To European ears, President Obama's analysis -- a characteristic piece of consensus-building -- appeared wholly reasonable, even unexceptional. On Thursday, Jose Barroso, president of the European Commission, indicated his agreement, telling the British newspaper The Times, "The transatlantic relationship is not living up to its potential."
But in the United States, Obama's critique of American attitudes, his studied humility, and his implicit apology for the overbearing behavior of George W. Bush's administration was instantly condemned by some commentators as an extraordinary, unprecedented betrayal, all the worse because it was committed on foreign soil.

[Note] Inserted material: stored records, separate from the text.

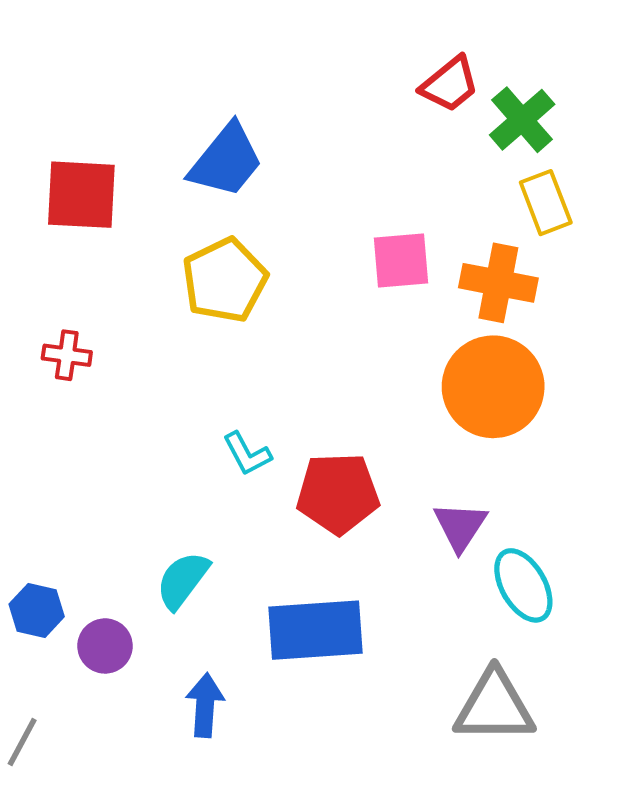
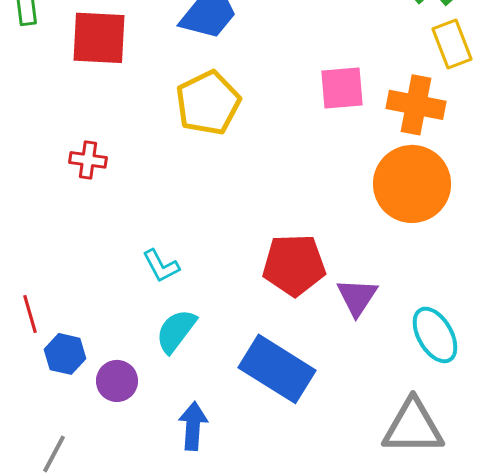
cyan L-shape: (247, 454) -> (161, 266), moved
purple triangle: (460, 526) -> (357, 297), moved
blue rectangle: (315, 630) -> (277, 369), turned 36

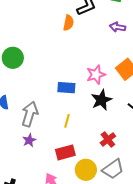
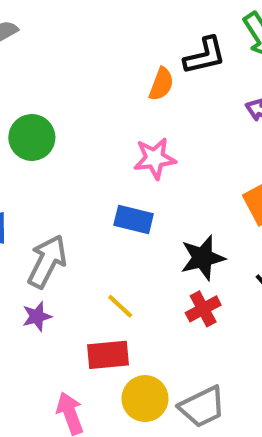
pink star: (96, 75) -> (155, 158), moved
yellow line: (67, 121) -> (120, 306), moved, turned -72
red cross: (108, 139) -> (203, 309), moved

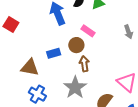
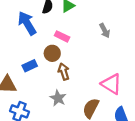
gray star: (75, 87) -> (58, 98), size x0.7

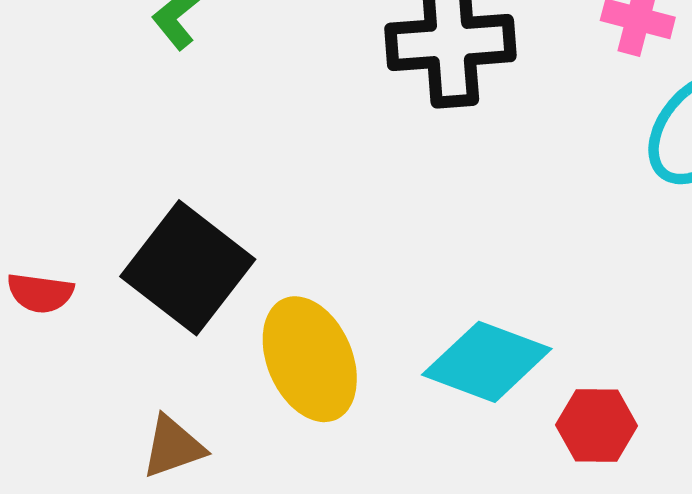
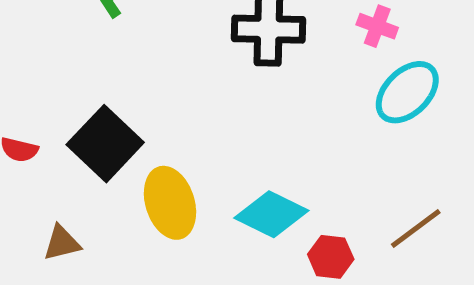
brown triangle: (173, 447) -> (62, 243), moved

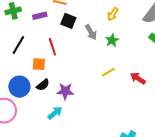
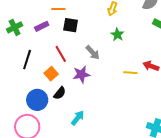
gray arrow: (91, 32) -> (93, 52), moved
orange square: (39, 64) -> (51, 74), turned -32
yellow line: (108, 72) -> (130, 73), moved, turned 48
purple star: (65, 91) -> (81, 74), moved

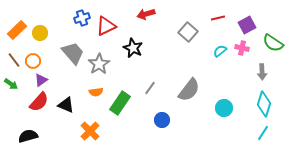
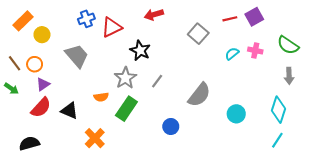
purple square: (247, 25) -> (254, 17), moved
orange rectangle: (17, 30) -> (23, 21), moved
gray star: (99, 64) -> (125, 78), moved
gray arrow: (262, 72) -> (289, 76), moved
gray line: (150, 88) -> (157, 81), moved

Beside himself with indignation, columnist and pundit Charles Krauthammer led the charge on Fox News:
"Obama says, 'In America there is a failure to appreciate Europe's leading role in the world.' Well, maybe that's because when there was a civil war on Europe's doorstep in the Balkans, and genocide, it didn't lift a finger until America led. Maybe it's because when there was an invasion of Kuwait it didn't lift a finger until America led. Maybe it's because with America spending over half a trillion a year, keeping open the sea lanes in defending the world, Europe is spending pennies on defense. It's hard to appreciate an entity's leading role in the world when it's been sucking on your tit for 60 years."
Many Americans shared his fury. But in his eagerness to condemn Obama's European "apology tour" (as former Bush advisor Karl Rove later dubbed it), the spluttering Krauthammer inadvertently revealed that he suffered from the very problem Obama was trying to address. After all, it is one thing to disagree with a president and his policy. It is quite another to be so bitterly and scathingly contemptuous of an entire continent and its people, especially one that, for better or worse, is a historical ally and a close political, ethnic, cultural, and linguistic relation.
Uncertain whether to laugh or cry, Europeans ask: Is this sort of thing to be taken seriously? What is going on? For let's be honest: Krauthammer is a bit of a clown. And he has a very European surname.